Q: What are the approaches UWPC takes to create financial stability for families?
A: The main way is through The Center for Strong Families, which is a program and a model that looks at how we can help families earn, keep, and grow their income. It is a three-pronged model: employment, income support, and financial coaching. The idea is that these services do not exist in a vacuum, but that they are integrated and bundled together. Research has shown that the more that you integrate these services, families are five to six times more likely to increase their income, decrease their debt, and improve their credit scores.

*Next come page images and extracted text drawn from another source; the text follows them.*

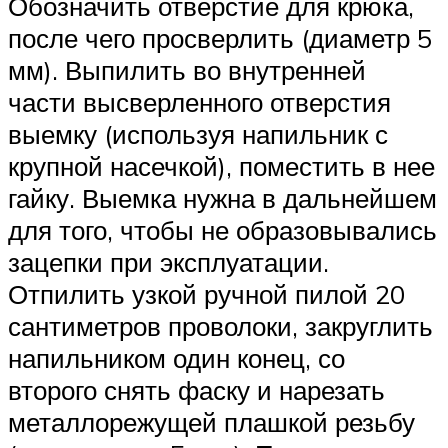
Обозначить отверстие для крюка,
после чего просверлить (диаметр 5
мм). Выпилить во внутренней
части высверленного отверстия
выемку (используя напильник с
крупной насечкой), поместить в нее
гайку. Выемка нужна в дальнейшем
для того, чтобы не образовывались
зацепки при эксплуатации.
Отпилить узкой ручной пилой 20
сантиметров проволоки, закруглить
напильником один конец, со
второго снять фаску и нарезать
металлорежущей плашкой резьбу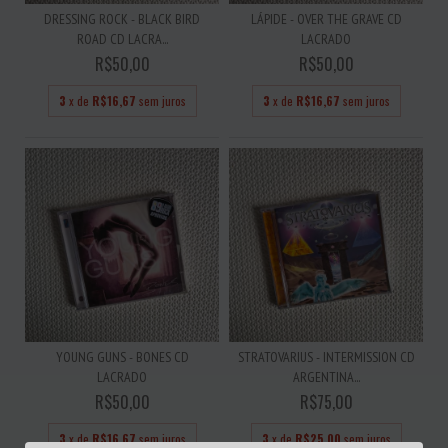
DRESSING ROCK - BLACK BIRD
LÁPIDE - OVER THE GRAVE CD
ROAD CD LACRA...
LACRADO
R$50,00
R$50,00
3
x de
R$16,67
sem juros
3
x de
R$16,67
sem juros
YOUNG GUNS - BONES CD
STRATOVARIUS - INTERMISSION CD
LACRADO
ARGENTINA...
R$50,00
R$75,00
3
x de
R$16,67
sem juros
3
x de
R$25,00
sem juros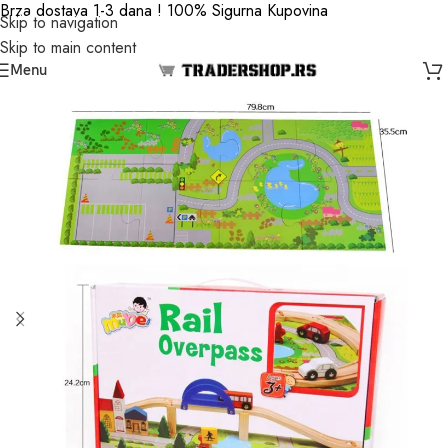
Brza dostava 1-3 dana ! 100% Sigurna Kupovina
Skip to navigation
Skip to main content
Menu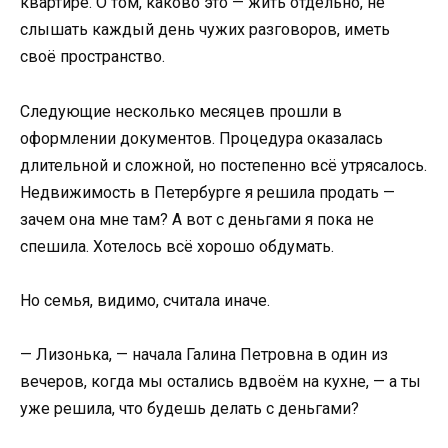
квартире. О том, каково это — жить отдельно, не
слышать каждый день чужих разговоров, иметь
своё пространство.
Следующие несколько месяцев прошли в
оформлении документов. Процедура оказалась
длительной и сложной, но постепенно всё утрясалось.
Недвижимость в Петербурге я решила продать —
зачем она мне там? А вот с деньгами я пока не
спешила. Хотелось всё хорошо обдумать.
Но семья, видимо, считала иначе.
— Лизонька, — начала Галина Петровна в один из
вечеров, когда мы остались вдвоём на кухне, — а ты
уже решила, что будешь делать с деньгами?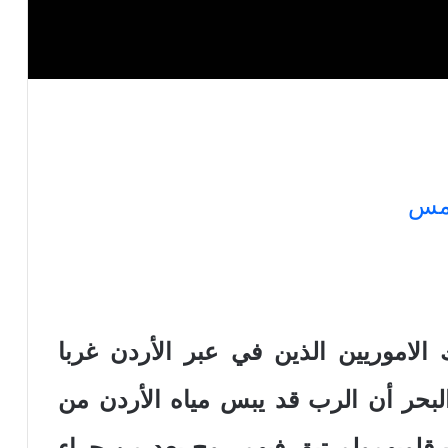
امس
وك الاموريين الذين في عبر الأردن غربا
البحر أن الرب قد يبس مياه الأردن من
 قلوبهمولم تبق فيهم روح بعد من جراء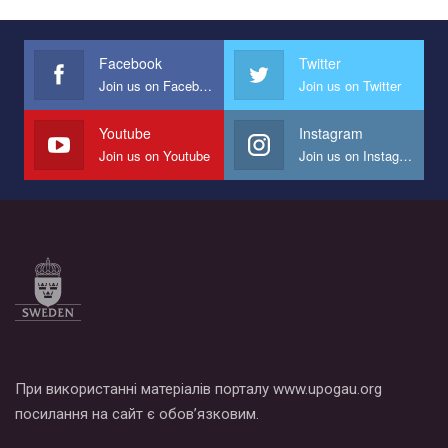
прапором по місту.
Facebook
Twitter
Join us on Facebook
Join us on Twitter
Youtube
Instagram
Join us on Youtube
Join us on Instagram
При використанні матеріалів порталу www.upogau.org
посилання на сайт є обов’язковим.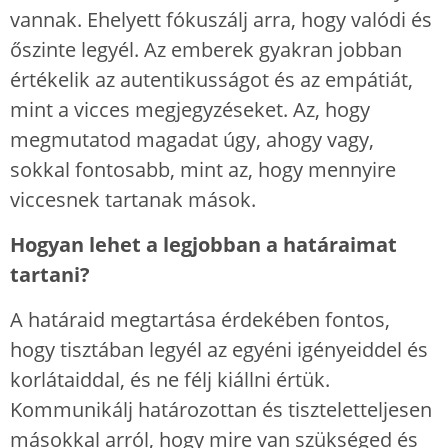
vannak. Ehelyett fókuszálj arra, hogy valódi és
őszinte legyél. Az emberek gyakran jobban
értékelik az autentikusságot és az empátiát,
mint a vicces megjegyzéseket. Az, hogy
megmutatod magadat úgy, ahogy vagy,
sokkal fontosabb, mint az, hogy mennyire
viccesnek tartanak mások.
Hogyan lehet a legjobban a határaimat
tartani?
A határaid megtartása érdekében fontos,
hogy tisztában legyél az egyéni igényeiddel és
korlátaiddal, és ne félj kiállni értük.
Kommunikálj határozottan és tiszteletteljesen
másokkal arról, hogy mire van szükséged és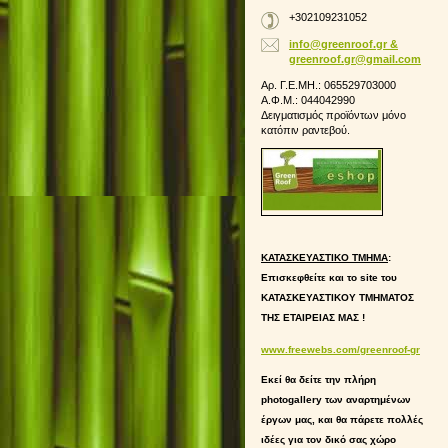
+302109231052
info@greenroof.gr &
greenroof.gr@gmail.com
Αρ. Γ.Ε.ΜΗ.: 065529703000
Α.Φ.Μ.: 044042990
Δειγματισμός προϊόντων μόνο
κατόπιν ραντεβού.
ΚΑΤΑΣΚΕΥΑΣΤΙΚΟ ΤΜΗΜΑ
:
Επισκεφθείτε και το site του
ΚΑΤΑΣΚΕΥΑΣΤΙΚΟΥ ΤΜΗΜΑΤΟΣ
ΤΗΣ ΕΤΑΙΡΕΙΑΣ ΜΑΣ !
www.freewebs.com/greenroof-gr
Εκεί θα δείτε την πλήρη
photogallery των αναρτημένων
έργων μας, και θα πάρετε πολλές
ιδέες για τον δικό σας χώρο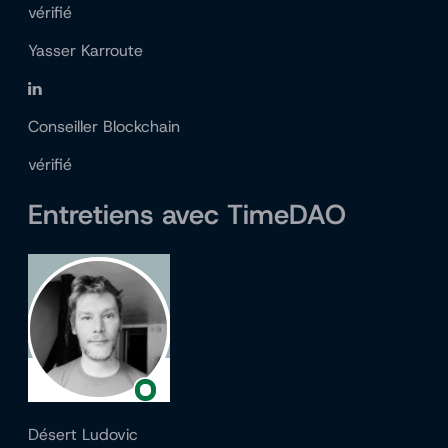
vérifié
Yasser Karroute
Conseiller Blockchain
vérifié
Entretiens avec TimeDAO
Désert Ludovic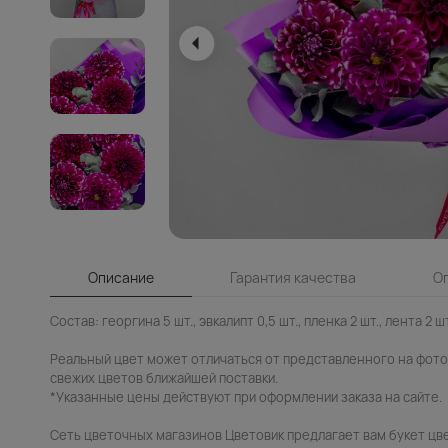
Описание
Гарантия качества
О
Состав: георгина 5 шт., эвкалипт 0,5 шт., пленка 2 шт., лента 2 шт
Реальный цвет может отличаться от представленного на фото.
свежих цветов ближайшей поставки.
*Указанные цены действуют при оформлении заказа на сайте.
Сеть цветочных магазинов Цветовик предлагает вам букет цв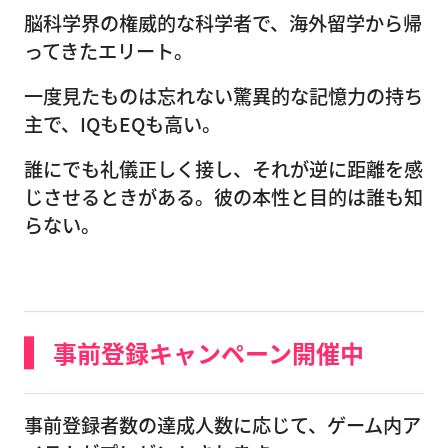
脳科学界の権威的な科学者で、海外留学から帰
ってきたエリート。
一度見たものは忘れない驚異的な記憶力の持ち
主で、IQもEQも高い。
誰にでも礼儀正しく接し、それが逆に距離を感
じさせるときがある。彼の本性と目的は誰も知
らない。
事前登録キャンペーン開催中
事前登録者数の達成人数に応じて、ゲーム内ア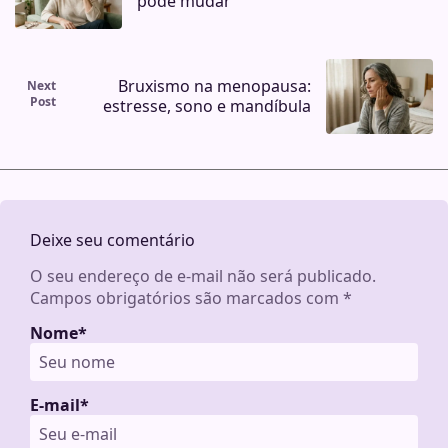
pode mudar
Bruxismo na menopausa:
Next
Post
estresse, sono e mandíbula
Deixe seu comentário
O seu endereço de e-mail não será publicado.
Campos obrigatórios são marcados com
*
Nome
*
E-mail
*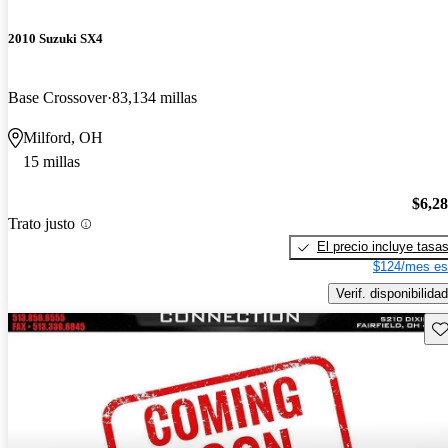
2010 Suzuki SX4
Base Crossover
83,134 millas
Milford, OH
15 millas
$6,2
Trato justo
El precio incluye tasa
$124/mes es
Verif. disponibilidad
Gu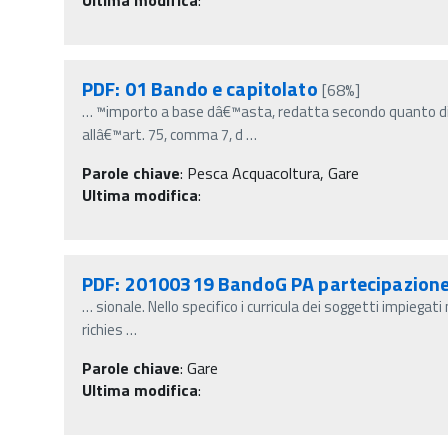
PDF: 01 Bando e capitolato
[68%]
…
™importo a base dâ€™asta, redatta secondo quanto di
allâ€™art. 75, comma 7, d
…
Parole chiave
:
Pesca Acquacoltura, Gare
Ultima modifica
:
PDF: 20100319 BandoG PA partecipazione 
…
sionale. Nello specifico i curricula dei soggetti impiega
richies
…
Parole chiave
:
Gare
Ultima modifica
: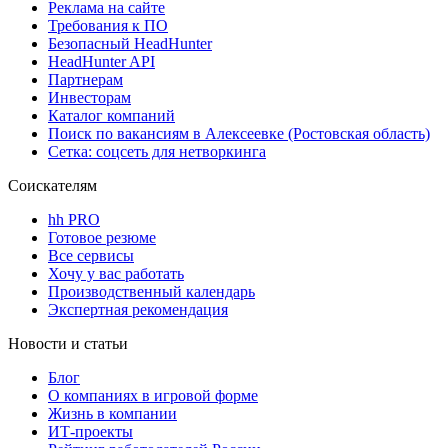
Реклама на сайте
Требования к ПО
Безопасный HeadHunter
HeadHunter API
Партнерам
Инвесторам
Каталог компаний
Поиск по вакансиям в Алексеевке (Ростовская область)
Сетка: соцсеть для нетворкинга
Соискателям
hh PRO
Готовое резюме
Все сервисы
Хочу у вас работать
Производственный календарь
Экспертная рекомендация
Новости и статьи
Блог
О компаниях в игровой форме
Жизнь в компании
ИТ-проекты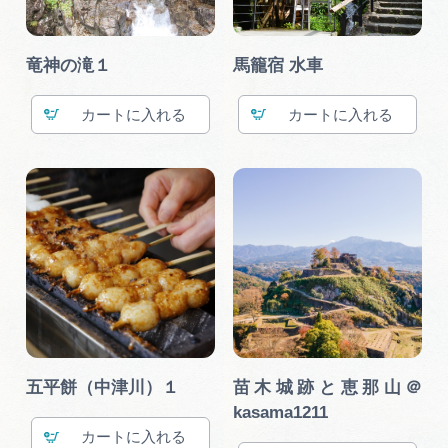
竜神の滝１
馬籠宿 水車
カート
カート
五平餅（中津川）１
苗木城跡と恵那山＠
kasama1211
カート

What makes the Center for Strong Families different is that it helps people get on their feet and stay on their feet. So many programs have people go into a workforce development training program, which is followed by monitoring for 30 days to see that you’re in a job. The Center for Strong Families model says, OK, they’re in a workforce development training program, you’re on your way to getting a higher-paying job, you’ve got the first paycheck — let’s talk about your money. How are you going to use your paycheck, what do you need to do, how are you saving? It’s really about coaching people. It’s more of a hand up, not a handout.
Q: You have a goal to lift15,000 households out of poverty by 2028. Where do those numbers come from?
A: The 15,000 is derived from the ALICE numbers. There are (about) 300,000 households in Pierce County, and about 100,000 of those households are ALICE (or) in poverty. A number of those 100,000 — about 15,000 — are houses with children living in poverty. Essentially, we want to see movement for these households, and the number is aspirational. It gives us a clear vision of what it means to be serious about lifting people out of poverty.
Q: What are you most proud of in terms of your accomplishments as CEO of UWPC?
A: I’m so proud of the fact that the community really sees us as a change agent. They see us as being an organization that is about impact: We walk the talk. That, to me, is really important. And I’m proud of the change we’ve made. While the change is slow, especially with an issue like poverty, it’s still there. We can actually do something. We can actually make a difference.